Airbnb engineering has published a detailed account of how it maintains high availability during Istio upgrades across tens of thousands of pods and thousands of VMs, all without downtime. The company’s service mesh infrastructure supports workloads in both Kubernetes and VM environments, handling tens of millions of queries per second at peak. Despite the complexity, Airbnb has completed Istio upgrades 14 times to date.
The key challenge lies in coordinating upgrades across diverse workloads owned by different teams. To address this, Airbnb designed an upgrade pipeline that “guarantees” zero downtime, enables gradual rollouts, supports failback, and ensures all workloads are updated within a fixed timeframe.
Technically, the process relies on a canary-style dual-version deployment of Istio control planes, each distinguished by a revision label (e.g., 1-24-5, 1-25-2). Workloads are pinned to specific revisions via the mutating webhook, which injects the appropriate istio-proxy sidecar. Upgrading artfully transitions select workloads to the new version based on distribution rules defined in a rollouts.yml file.

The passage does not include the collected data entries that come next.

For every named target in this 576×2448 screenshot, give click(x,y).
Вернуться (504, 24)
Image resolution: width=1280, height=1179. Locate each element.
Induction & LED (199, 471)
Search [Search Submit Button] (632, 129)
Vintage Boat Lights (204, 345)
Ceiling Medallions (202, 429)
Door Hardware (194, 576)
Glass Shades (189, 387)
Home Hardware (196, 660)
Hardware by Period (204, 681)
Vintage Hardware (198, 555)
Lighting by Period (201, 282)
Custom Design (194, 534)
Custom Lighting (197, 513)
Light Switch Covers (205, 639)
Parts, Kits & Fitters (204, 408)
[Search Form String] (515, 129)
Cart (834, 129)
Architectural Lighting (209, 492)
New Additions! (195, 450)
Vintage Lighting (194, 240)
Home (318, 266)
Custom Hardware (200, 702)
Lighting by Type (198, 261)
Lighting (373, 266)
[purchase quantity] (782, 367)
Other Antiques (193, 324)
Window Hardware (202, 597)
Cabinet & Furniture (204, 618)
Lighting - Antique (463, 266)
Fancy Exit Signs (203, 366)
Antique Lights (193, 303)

To eliminate manual label updates across numerous teams, Airbnb leverages Krispr, an internal mutation framework. During CI, Krispr injects the correct revision label into workload specs based on the rollout configuration. It also continuously migrates older pods via admission-time mutation, ensuring that within four weeks, all workloads transition smoothly, even inactive ones.
For VM workloads, Airbnb uses mxagent, a daemon that polls version tags on each host and atomically upgrades both the istio-proxy and its configuration when necessary. A central controller (mxrc) coordinates VM rollouts, respecting health checks and upgrade safety thresholds similar to Kubernetes’ maxUnavailable semantics.
Alongside Airbnb’s recent successful service mesh upgrades, other companies have approached the idea of service mesh upgrades a little differently:
Netflix has introduced its own zero-config service mesh. Instead of relying on a heavy control plane model, Netflix designed a mesh that automatically manages service discovery, retries, and traffic routing without requiring manual configuration. In doing so, Netflix sidesteps the coordination challenges of multi-version Istio upgrades, while still gaining the traffic management and reliability benefits that a service mesh provides.
LinkedIn, which runs one of the largest Kubernetes deployments, uses a mix of canary deployments and traffic mirroring for upgrades to core infrastructure, including Kafka and networking layers. For its service-to-service communication stack, LinkedIn has experimented with Envoy-based solutions but leans on gradual rollout pipelines with mirrored traffic for safety. This approach is conceptually similar to Airbnb’s dual Istio revisions: both allow traffic to be validated against new versions before flipping fully.
As one of the creators of Istio, Google Cloud itself has pioneered multi-revision control planes for customers, similar to Airbnb’s implementation. GKE now allows operators to run multiple Istio versions side by side, easing rollouts and failback. Google is also pushing Ambient Mode, which replaces sidecars with lightweight data-plane proxies, reducing upgrade blast radius significantly. Airbnb has expressed interest in Ambient Mode, signaling alignment with Google’s next-gen mesh direction.
Uber runs an internal mesh framework built on Envoy that integrates closely with its custom service discovery system. Their upgrade strategy often involves progressive deployment by cluster rather than fine-grained revision pinning. Uber has invested in tooling to automate rollback and enforce SLA monitoring during upgrades, somewhat mirroring Airbnb’s mxagent + mxrc setup for VMs.
These comparisons illustrate a broader industry trend: investing in advanced rollout frameworks or mesh innovations to balance complexity, reliability, and operational control.
Looking ahead, Airbnb plans to explore Istio’s Ambient Mode for a more lightweight mesh setup and splitting meshes to limit blast radius and enhance isolation.